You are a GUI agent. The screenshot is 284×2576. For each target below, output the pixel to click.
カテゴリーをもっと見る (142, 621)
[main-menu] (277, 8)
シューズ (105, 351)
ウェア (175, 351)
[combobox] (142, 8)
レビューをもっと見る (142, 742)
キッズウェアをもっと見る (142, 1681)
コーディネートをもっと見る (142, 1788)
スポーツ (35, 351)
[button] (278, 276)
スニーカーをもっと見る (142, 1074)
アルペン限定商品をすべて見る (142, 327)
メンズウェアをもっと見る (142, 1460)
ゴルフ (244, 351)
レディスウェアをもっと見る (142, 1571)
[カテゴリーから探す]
+++
(Task to complete):
Print the line containing "キッズウェアをもっと見る (142, 1681)", then every line after it through the last line of the records, each exactly as written; nothing else belongs in the answer.

(Finished task):
キッズウェアをもっと見る (142, 1681)
コーディネートをもっと見る (142, 1788)
スポーツ (35, 351)
[button] (278, 276)
スニーカーをもっと見る (142, 1074)
アルペン限定商品をすべて見る (142, 327)
メンズウェアをもっと見る (142, 1460)
ゴルフ (244, 351)
レディスウェアをもっと見る (142, 1571)
[カテゴリーから探す]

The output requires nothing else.